Fuzzy C-means Clustering Algorithm for Cluster Membership Determination

Document Type : Original Article

Authors

1 National Research Institute of Astronomy and Geophysics (NRIAG Dean of Thebes Institue of computer science - Cairo - Egypt.

2 Department of Mathematics, Faculty of Science, Zagazig University, Zagazig, Egypt

Abstract

  Membership of open star clusters or Galactic open clusters is very important roles to study the formation and evaluation of gravitationally bound system. In the field of an image, the relative x and y coordinate positions of each star with respect to all the other stars are adapted. Therefore, in this paper, a new method for the determination open star cluster membership based on Fuzzy C-means Clustering algorithm is proposed. In the fuzzy clustering algorithm, a data point may belong to several clusters with different degree of memberships. Therefore, the membership values for a data point will represents the degree to which that point belongs to a particular cluster. The proposed method allows to efficiently discriminating the cluster membership from the field stars. The membership probabilities have been calculated and compared to those obtained by the other methods. To validate the method, we applied it on Berkeley 39 and NGC 188 open star clusters, where the membership stars in these clusters are obtained. The membership probability of stars clusters is assigned through the approach provides number of probable members.

Highlights

In this paper, we presented a new method for open star cluster membership determinations based on fuzzy C-means algorithm. This method is able to handle large databases both objectively and automatically. The method includes functions to perform structure of open star cluster, and integrated color range estimations statistically for star membership.  To demonstrate the method quality and test how well it handles real clusters, we applied it on two open star cluster CCD observation and data collected from WEBDA.  We obtained the cluster center and cluster radius, and some parameter have been calculated e. g the range of the color and membership using available UBV, and 2MASS. The resulting values were compared with studies using the photometric system or other method when available, the member of cluster using this method is smaller the previse result as well as the resulting cluster center, cluster readies and membership estimates showed very good compared with other studies.

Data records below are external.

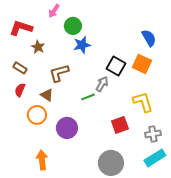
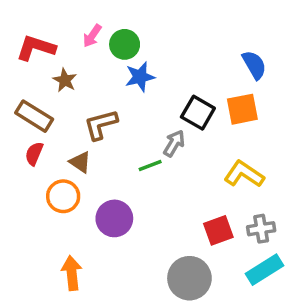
pink arrow: (54, 11) -> (92, 36), moved
orange square: (142, 64) -> (242, 109), turned -36
brown rectangle: (20, 68) -> (34, 116), size x1.5
yellow L-shape: (143, 102) -> (244, 174), turned -40
red square: (120, 125) -> (218, 230), moved

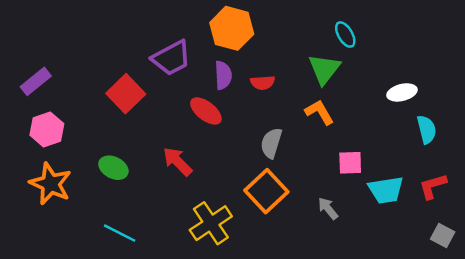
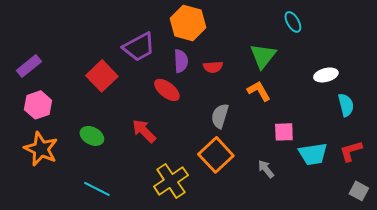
cyan ellipse: (345, 35) -> (293, 22), moved

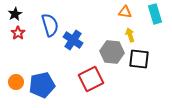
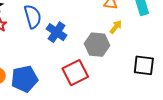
yellow arrow: (130, 35) -> (116, 27), turned 56
black square: (139, 59) -> (144, 65), moved

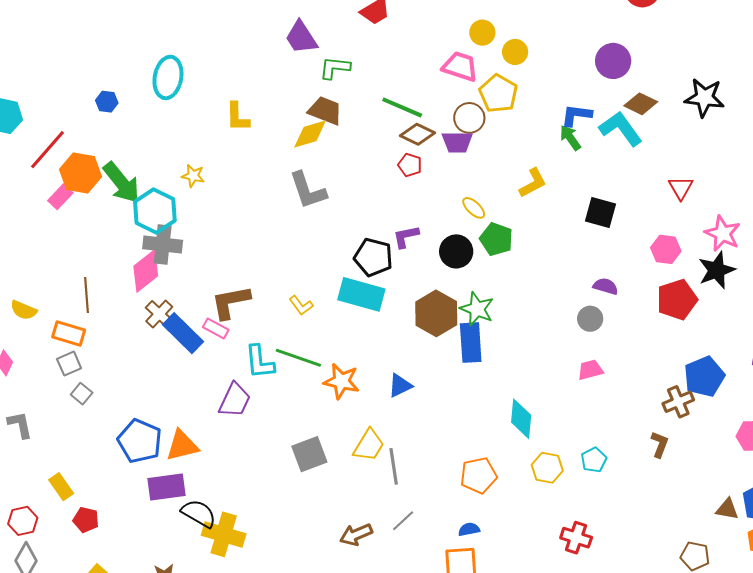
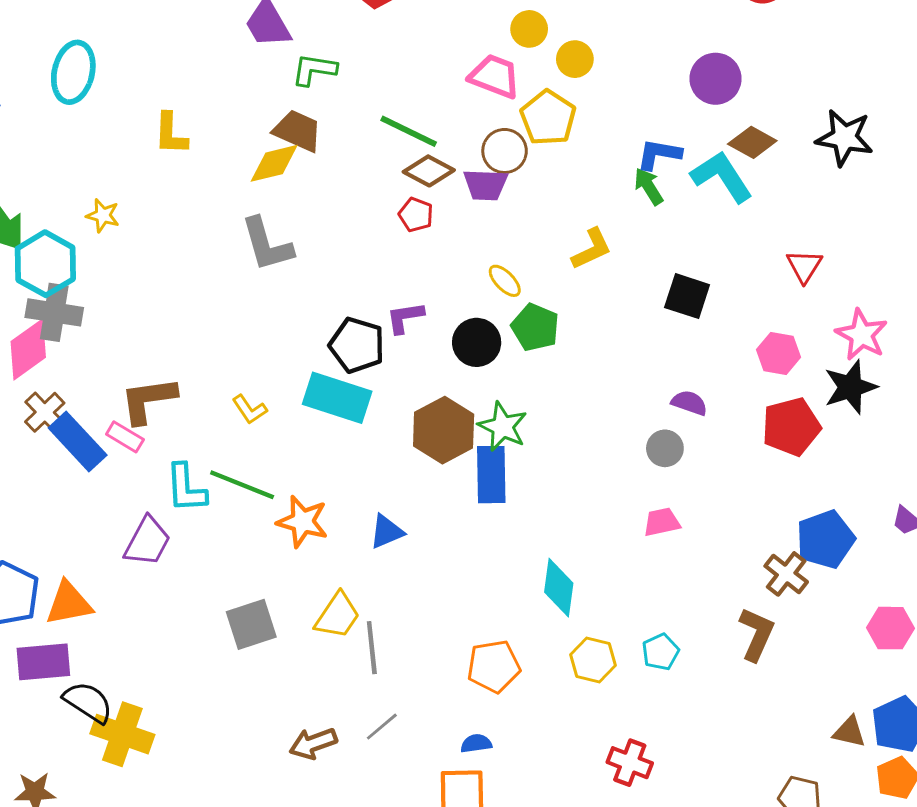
brown cross: (678, 402) -> (786, 574), turned -32
brown L-shape: (660, 444) -> (757, 634), size x1.4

The method is the best and a first one in the subject of automatization and standardization of membership study of open star cluster, it is does not require initial values of central coordinates. The method shows that the Fuzzy C-means algorithm can converge the best solution, and it has a high convergence rate and high accuracy. The proposed algorithm has been provided the better and clear way to determine the cluster center, cluster radius and cluster membership.

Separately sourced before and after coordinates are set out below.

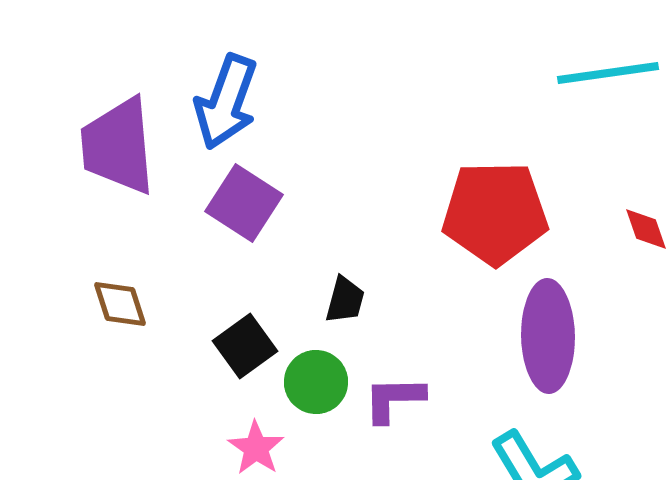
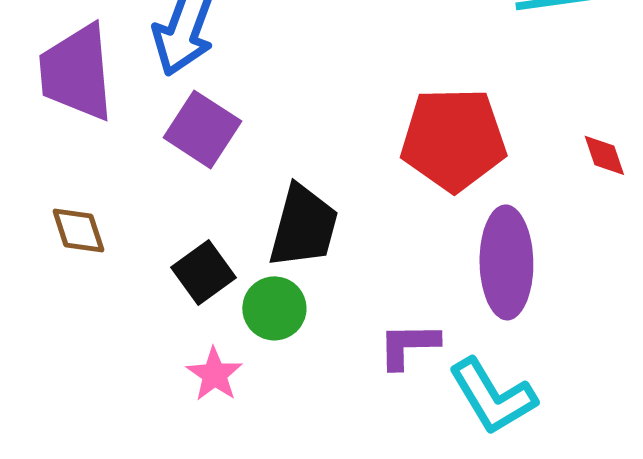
black trapezoid: (345, 300) -> (303, 226), size x1.8
purple L-shape: (394, 399) -> (408, 345), moved

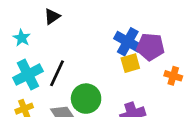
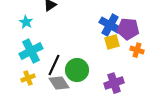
black line: (57, 73) -> (54, 65), moved
orange cross: (173, 76) -> (137, 50), moved

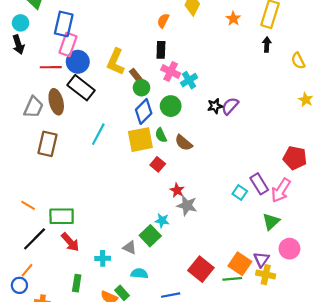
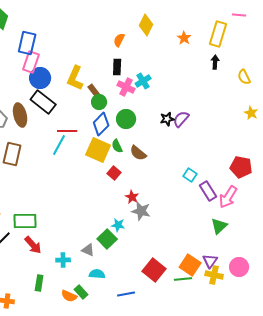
red line: (51, 67) -> (67, 131), moved
cyan cross: (189, 80) -> (143, 81), moved
yellow square: (140, 140) -> (98, 150), turned 35
cyan square: (240, 192) -> (190, 175), moved
pink circle: (289, 249) -> (239, 267), moved

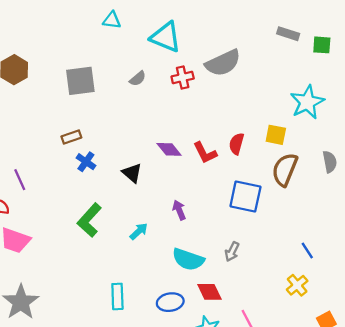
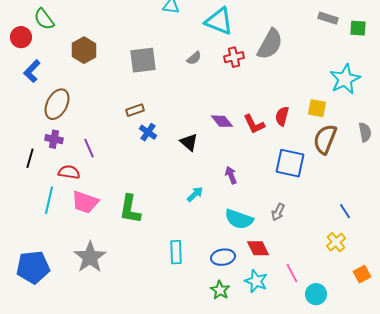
gray semicircle: (223, 63) -> (270, 44), turned -36
green L-shape: (89, 220) -> (130, 209), moved, turned -32

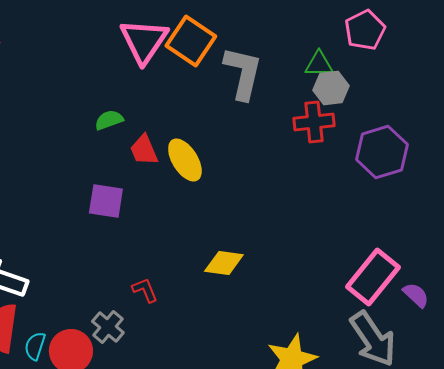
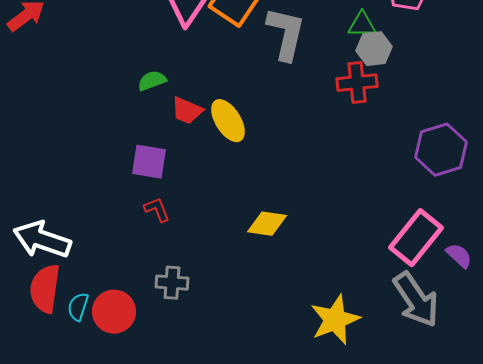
red trapezoid: (144, 150) -> (187, 111), turned -44
purple hexagon: (382, 152) -> (441, 150), moved
red L-shape: (145, 290) -> (157, 210), moved
gray cross: (108, 327) -> (172, 283), moved, turned -36

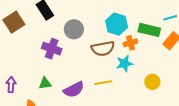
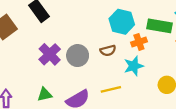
gray circle: (74, 29) -> (78, 56), moved
purple cross: (52, 49) -> (50, 54), turned 30
brown semicircle: (103, 49) -> (108, 51), size x0.6

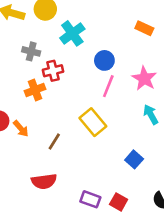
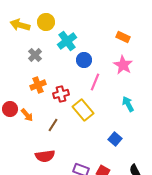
gray cross: (31, 51) -> (35, 55), turned 32
blue circle: (104, 60) -> (84, 60), moved
red cross: (53, 71) -> (61, 94), moved
pink star: (144, 78) -> (123, 65), moved

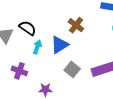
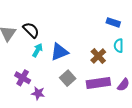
brown cross: (76, 25) -> (98, 56), moved
purple cross: (19, 71) -> (23, 78), moved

A good result of Fuzzy C-means algorithm confirms that the convergence rate of the different discipline interesting (i.e. for determining the cluster center, cluster radius and membership of star cluster as a compare with work on paper [14].

 

Keywords

Main Subjects


Open star clusters or Galactic open clusters are gravitationally bound system of stars formed together. Open star clusters range from very sparse clusters with only a few members to large agglomerations containing thousands of stars. They usually consist of quite a distinct dense core, surrounded by a more diffuse 'corona' of cluster members. The core is typically about 3–4 light years across, with the corona extending to about 20 light years from the cluster center. Typical star densities in the center of a cluster are about 1.5 stars per cubic light year (the stellar density near the sun is about 0.003 star per cubic light year) [1]. Trumpler in 1930 [2] defined open star clusters as stars grouping as physical systems (stars situated at the same distance and probably of the same origin) and at the same time are sufficiently rich in stars for statistical investigation.  All star clusters have been discovered either by visual examination of the sky with a telescope, or from inspection of photographic or electronic images in the visual or infrared.

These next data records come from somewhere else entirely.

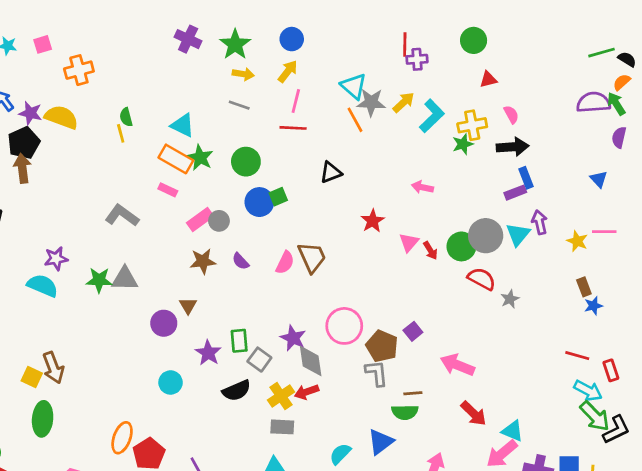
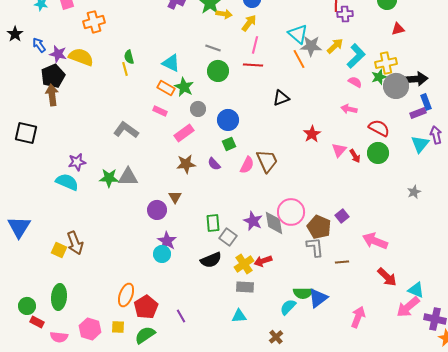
yellow arrow: (243, 74) -> (224, 14), moved
pink semicircle: (511, 114) -> (355, 82), moved, turned -32
orange rectangle: (176, 159) -> (166, 88), size x0.7
green circle: (246, 162) -> (218, 71), moved
green square: (278, 197) -> (229, 144), moved
gray circle: (219, 221) -> (198, 109), moved
gray circle: (486, 236) -> (396, 86), moved
red semicircle: (482, 279) -> (379, 128), moved
purple star: (208, 353) -> (167, 241), moved
gray diamond: (311, 361) -> (274, 223), moved
green semicircle: (405, 412) -> (303, 293), moved
green ellipse: (43, 419) -> (59, 297), moved

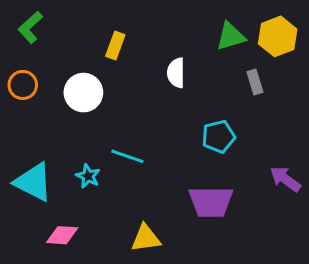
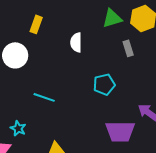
cyan star: (88, 176) -> (18, 128), moved
purple trapezoid: (211, 202) -> (120, 131), moved

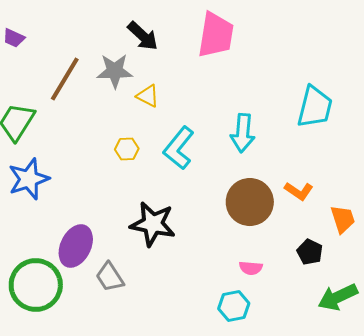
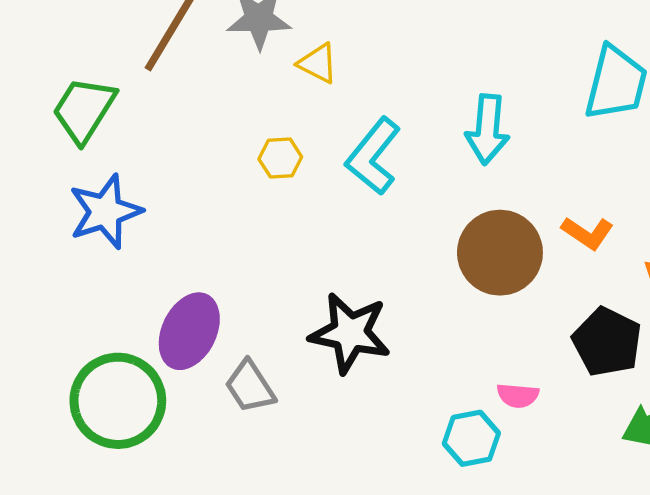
black star: (153, 224) -> (350, 333), moved
black pentagon: (310, 252) -> (607, 342), size x1.5
pink semicircle: (251, 268) -> (518, 395), moved

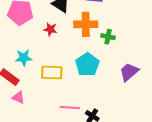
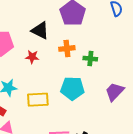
orange cross: (86, 24) -> (67, 48), size x0.7
cyan pentagon: (87, 65) -> (72, 88), turned -30

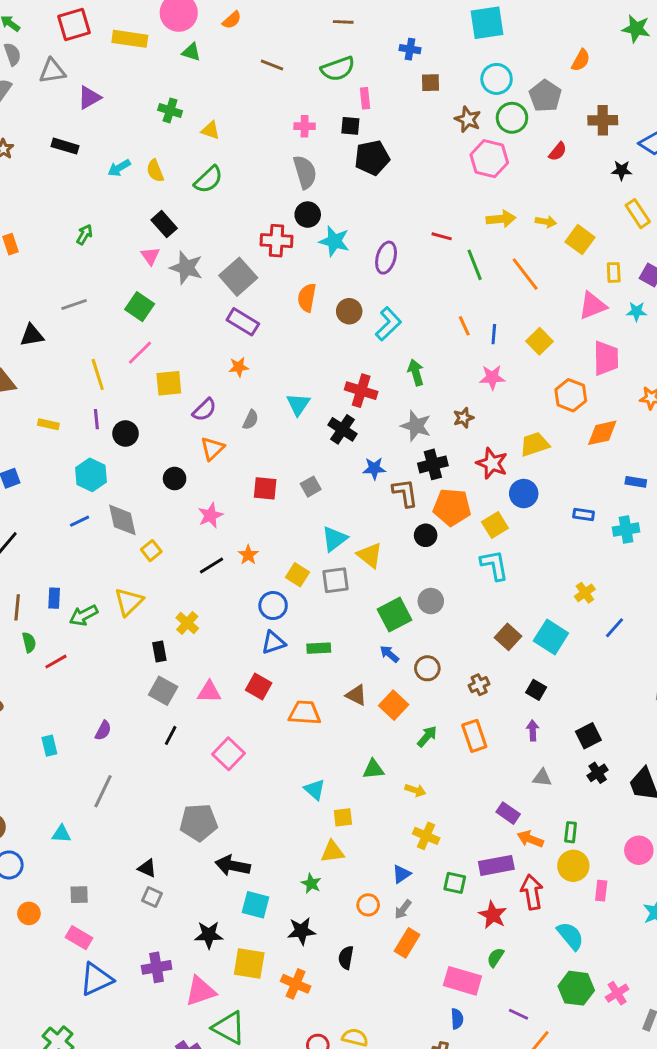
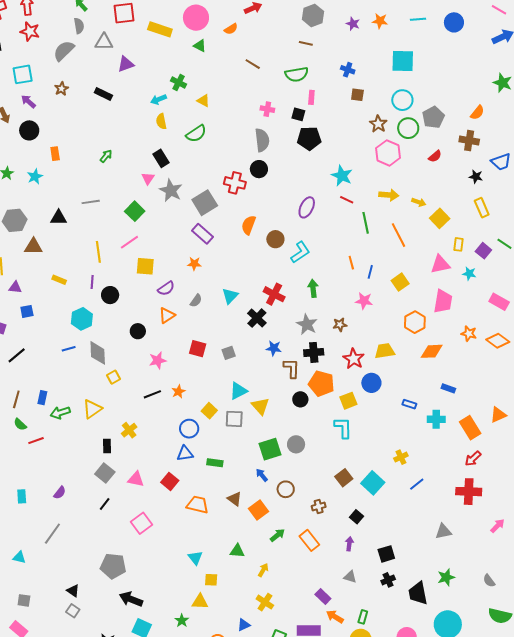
orange semicircle: (581, 60) -> (477, 113), moved
cyan arrow: (119, 168) -> (158, 99), moved
cyan star: (334, 241) -> (342, 176), moved
green semicircle: (29, 642) -> (20, 424), turned 136
orange rectangle: (474, 736) -> (309, 540), turned -30
yellow arrow: (415, 790) -> (263, 570), turned -88

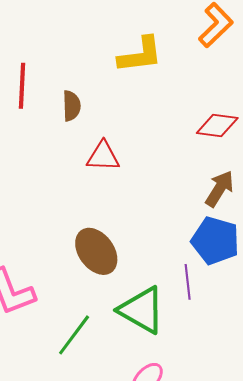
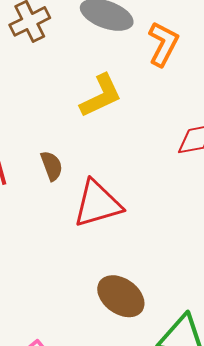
red triangle: (103, 156) -> (97, 204), size x1.5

Various methods based on the analysis of positions, proper motions, radial velocities, magnitudes and their combinations have been proposed to determine the members of open clusters [3]. Many methods based on mathematically algorithm and analysis of open star cluster data and their combinations have been proposed to determine the members of open clusters. The first mathematically procedure for determination of open cluster membership was developed in [4], with a statistical analysis of proper motions. It is also the most widely used method. Sanders’s approach is based on the model of overlapping distributions of field and cluster stars in the neighborhood and within the region of visible grouping of stars, introduced in [5]. However, this method is high time consuming therefore, this problem can be considered as machine learning clustering problem.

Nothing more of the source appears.